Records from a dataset
------------------------------------

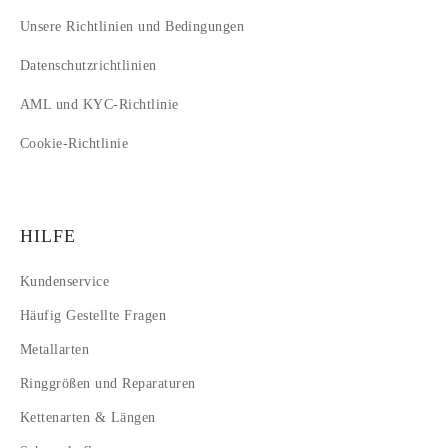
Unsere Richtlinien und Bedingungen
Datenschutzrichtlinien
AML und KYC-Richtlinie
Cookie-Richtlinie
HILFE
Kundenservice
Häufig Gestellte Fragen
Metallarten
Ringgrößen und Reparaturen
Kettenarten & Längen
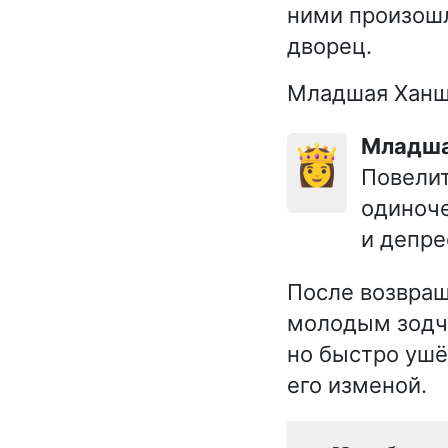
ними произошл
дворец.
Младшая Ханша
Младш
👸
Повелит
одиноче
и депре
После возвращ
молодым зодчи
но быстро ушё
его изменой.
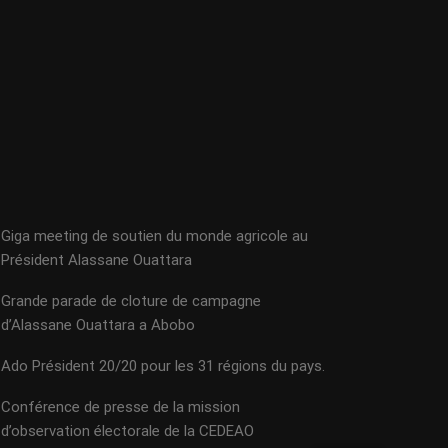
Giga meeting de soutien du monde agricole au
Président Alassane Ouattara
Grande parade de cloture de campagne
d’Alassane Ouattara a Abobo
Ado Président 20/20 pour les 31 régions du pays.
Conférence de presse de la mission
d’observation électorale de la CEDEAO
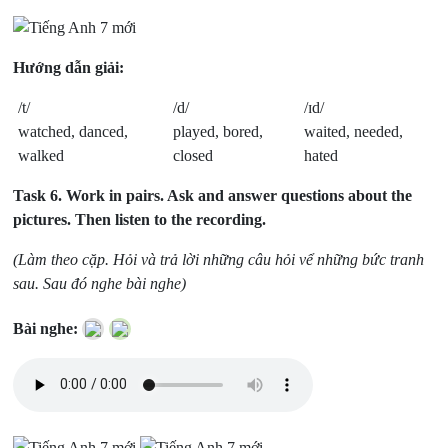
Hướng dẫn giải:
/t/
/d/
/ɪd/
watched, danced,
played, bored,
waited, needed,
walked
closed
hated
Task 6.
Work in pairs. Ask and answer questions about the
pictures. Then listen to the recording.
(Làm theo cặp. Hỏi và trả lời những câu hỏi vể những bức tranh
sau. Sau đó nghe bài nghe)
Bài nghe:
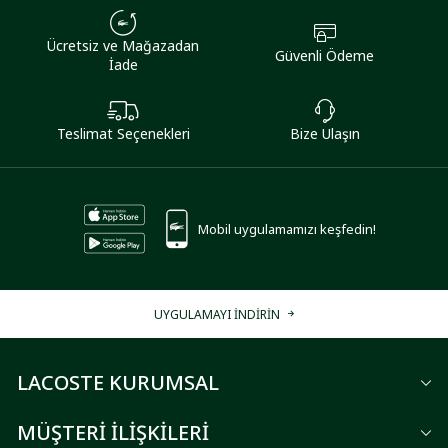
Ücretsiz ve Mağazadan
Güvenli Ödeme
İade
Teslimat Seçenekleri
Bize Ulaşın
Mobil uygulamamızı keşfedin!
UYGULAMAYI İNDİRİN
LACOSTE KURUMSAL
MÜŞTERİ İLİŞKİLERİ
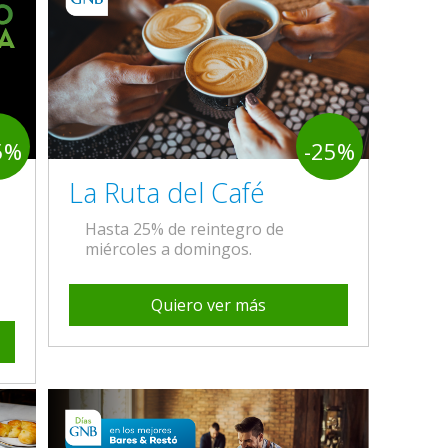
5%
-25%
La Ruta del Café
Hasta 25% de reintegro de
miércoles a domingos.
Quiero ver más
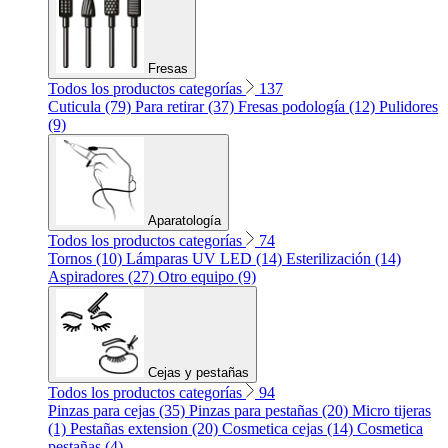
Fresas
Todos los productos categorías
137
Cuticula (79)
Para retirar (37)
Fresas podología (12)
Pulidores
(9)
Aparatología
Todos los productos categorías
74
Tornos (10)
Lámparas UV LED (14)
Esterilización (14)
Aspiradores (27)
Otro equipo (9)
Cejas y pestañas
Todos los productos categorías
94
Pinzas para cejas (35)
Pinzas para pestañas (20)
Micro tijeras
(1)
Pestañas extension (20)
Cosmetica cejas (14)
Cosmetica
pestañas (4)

------------------------------------

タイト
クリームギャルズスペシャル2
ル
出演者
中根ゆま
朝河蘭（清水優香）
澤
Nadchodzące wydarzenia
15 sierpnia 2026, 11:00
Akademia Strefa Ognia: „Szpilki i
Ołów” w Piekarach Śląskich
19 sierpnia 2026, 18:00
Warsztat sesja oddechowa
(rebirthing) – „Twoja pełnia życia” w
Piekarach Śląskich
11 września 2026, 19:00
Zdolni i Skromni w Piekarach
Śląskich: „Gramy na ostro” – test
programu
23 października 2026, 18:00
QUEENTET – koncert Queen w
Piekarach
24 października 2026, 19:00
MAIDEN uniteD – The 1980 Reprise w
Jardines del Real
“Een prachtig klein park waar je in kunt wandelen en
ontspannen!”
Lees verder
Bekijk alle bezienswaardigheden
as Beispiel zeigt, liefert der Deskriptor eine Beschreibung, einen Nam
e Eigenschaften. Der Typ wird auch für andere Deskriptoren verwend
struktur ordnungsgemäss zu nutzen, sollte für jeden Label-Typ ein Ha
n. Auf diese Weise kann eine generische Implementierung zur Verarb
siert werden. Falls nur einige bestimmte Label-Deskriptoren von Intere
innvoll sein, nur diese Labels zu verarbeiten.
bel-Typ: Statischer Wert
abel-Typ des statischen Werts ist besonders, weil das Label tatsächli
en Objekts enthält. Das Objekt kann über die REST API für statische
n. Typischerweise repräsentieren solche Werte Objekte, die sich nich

------------------------------------

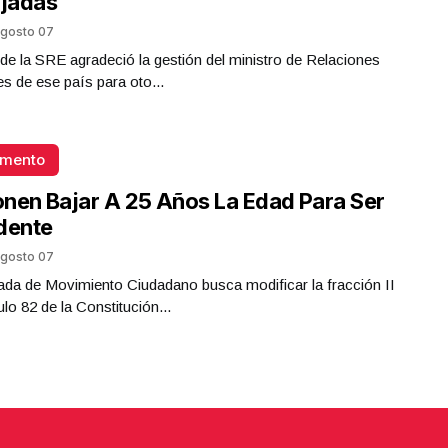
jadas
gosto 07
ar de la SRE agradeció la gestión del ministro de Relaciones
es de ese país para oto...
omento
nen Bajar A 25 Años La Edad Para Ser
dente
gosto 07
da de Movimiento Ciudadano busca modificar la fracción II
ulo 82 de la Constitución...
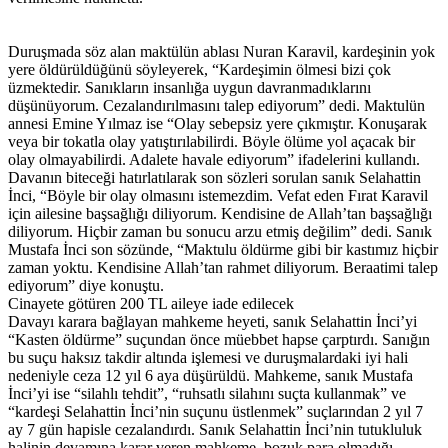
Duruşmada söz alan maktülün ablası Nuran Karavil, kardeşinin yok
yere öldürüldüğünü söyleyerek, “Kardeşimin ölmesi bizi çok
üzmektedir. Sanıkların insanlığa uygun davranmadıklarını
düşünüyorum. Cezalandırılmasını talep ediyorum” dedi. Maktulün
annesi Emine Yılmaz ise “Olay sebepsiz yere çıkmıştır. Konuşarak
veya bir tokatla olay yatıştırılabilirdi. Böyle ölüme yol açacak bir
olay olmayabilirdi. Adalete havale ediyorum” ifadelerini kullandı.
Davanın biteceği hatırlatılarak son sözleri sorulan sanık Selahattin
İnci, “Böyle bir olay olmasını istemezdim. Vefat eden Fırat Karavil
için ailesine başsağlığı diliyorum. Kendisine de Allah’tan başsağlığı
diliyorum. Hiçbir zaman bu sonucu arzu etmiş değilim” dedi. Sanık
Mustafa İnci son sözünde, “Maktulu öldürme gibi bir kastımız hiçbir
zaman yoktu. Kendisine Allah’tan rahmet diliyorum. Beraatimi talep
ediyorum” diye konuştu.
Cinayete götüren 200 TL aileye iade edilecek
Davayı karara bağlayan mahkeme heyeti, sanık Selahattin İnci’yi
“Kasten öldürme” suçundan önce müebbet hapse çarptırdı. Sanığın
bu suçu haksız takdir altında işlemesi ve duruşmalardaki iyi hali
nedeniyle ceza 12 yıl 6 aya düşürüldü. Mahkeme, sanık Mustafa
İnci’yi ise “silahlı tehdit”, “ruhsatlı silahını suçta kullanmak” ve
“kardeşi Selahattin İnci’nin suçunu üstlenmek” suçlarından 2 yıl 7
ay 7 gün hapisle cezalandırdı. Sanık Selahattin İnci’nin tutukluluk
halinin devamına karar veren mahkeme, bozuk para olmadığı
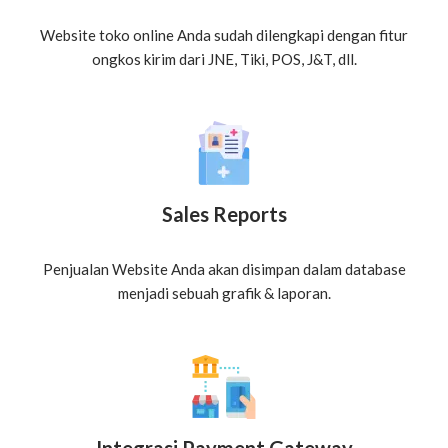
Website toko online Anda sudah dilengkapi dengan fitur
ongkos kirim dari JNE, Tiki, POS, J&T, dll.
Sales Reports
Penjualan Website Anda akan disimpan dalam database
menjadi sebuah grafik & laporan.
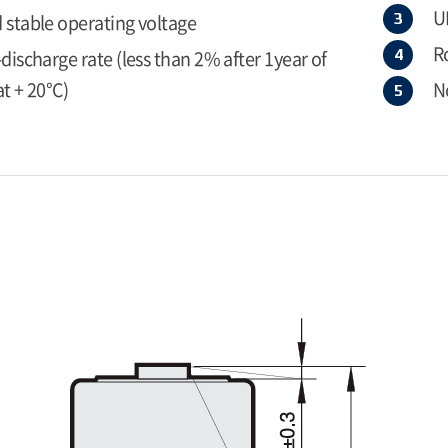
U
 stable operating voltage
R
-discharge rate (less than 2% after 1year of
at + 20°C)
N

------------------------------------

Exercise details ->
Show each line in the data where the string "Śląskich" appears.

Expected answer ->
Ołów” w Piekarach Śląskich
Piekarach Śląskich
Śląskich: „Gramy na ostro” – test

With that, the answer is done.